Title :
Discriminative training of HMM stream exponents for audio-visual speech recognition
Author :
Potamianos, Gerasimos ; Graf, Hans Peter
Author_Institution :
AT&T Labs., Florham Park, NJ, USA
Abstract :
We propose the use of discriminative training by means of the generalized probabilistic descent (GPB) algorithm to estimate hidden Markov model (HMM) stream exponents for audio-visual speech recognition. Synchronized audio and visual features are used to respectively train audio-only and visual-only single-stream HMMs of identical topology by maximum likelihood. A two-stream HMM is then obtained by combining the two single-stream HMMs and introducing exponents that weigh the log-likelihood of each stream. We present the GPD algorithm for stream exponent estimation, consider a possible initialization, and apply it to the single speaker connected letters task of the AT&T bimodal database.
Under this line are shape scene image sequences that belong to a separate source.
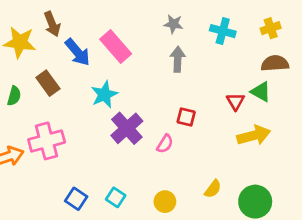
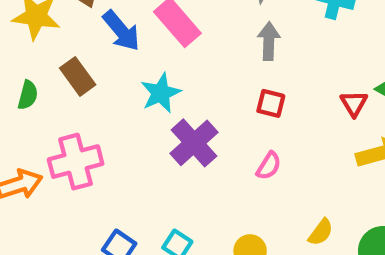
red square: (186, 117) -> (271, 103), moved
pink semicircle: (165, 144) -> (269, 166), moved

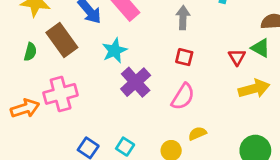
brown rectangle: (78, 76) -> (62, 40), size x1.4
pink semicircle: (269, 166) -> (183, 97), size x1.5
yellow semicircle: (321, 232) -> (197, 133), moved, turned -150

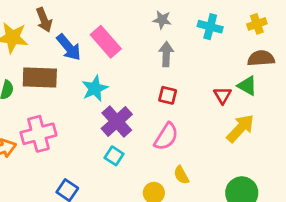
brown rectangle: (62, 40) -> (40, 77), turned -52
yellow arrow: (254, 89) -> (240, 128), turned -32
yellow semicircle: (197, 133) -> (181, 175), turned -96
cyan square: (125, 147) -> (114, 156), moved

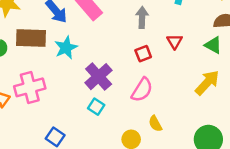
cyan star: (95, 88) -> (66, 48), moved
red square: (168, 95) -> (143, 54), turned -35
red triangle: (223, 95) -> (175, 42), moved

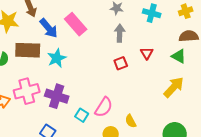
purple cross: (99, 77) -> (57, 96), moved, turned -30
pink semicircle: (142, 90) -> (104, 107), moved
cyan square: (96, 107) -> (82, 115), moved

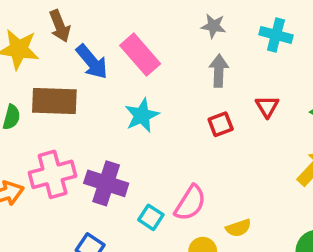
cyan star: (57, 58) -> (142, 115), moved
yellow semicircle: (131, 121) -> (238, 228), turned -80

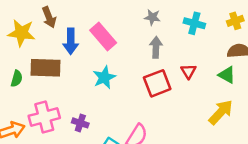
blue arrow: (92, 62) -> (71, 41), turned 40
red square: (221, 124) -> (157, 83), size x1.6
purple cross: (106, 183) -> (80, 123), size x0.6

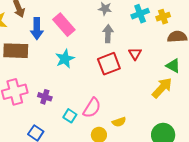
yellow cross: (235, 21) -> (163, 17), moved
cyan cross: (194, 23) -> (140, 14), turned -36
green triangle: (227, 75) -> (173, 66), moved

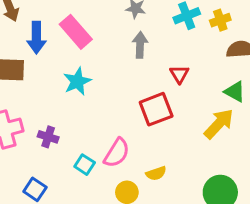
red square: (109, 64) -> (156, 109), moved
We demonstrate the superior performance of the resulting multi-stream HMM to the audio-only, visual-only, and audio-visual single-stream HMMs
Keywords :
audio-visual systems; feature extraction; hidden Markov models; maximum likelihood estimation; probability; speech recognition; synchronisation; AT&T bimodal database; HMM stream exponents; audio features; audio-only stream; audio-visual speech recognition; discriminative training; generalized probabilistic descent algorithm; hidden Markov model; initialization; log-likelihood; maximum likelihood; single speaker connected letters task; stream exponent estimation; synchronized features; two-stream HMM; visual features; visual-only stream; Automatic speech recognition; Hidden Markov models; Lips; Mutual information; Speech recognition; Streaming media; Testing; Topology; Visual databases; Vocabulary;
Conference_Titel :
Acoustics, Speech and Signal Processing, 1998. Proceedings of the 1998 IEEE International Conference on
Conference_Location :
Seattle, WA
Print_ISBN :
0-7803-4428-6
DOI :
10.1109/ICASSP.1998.679695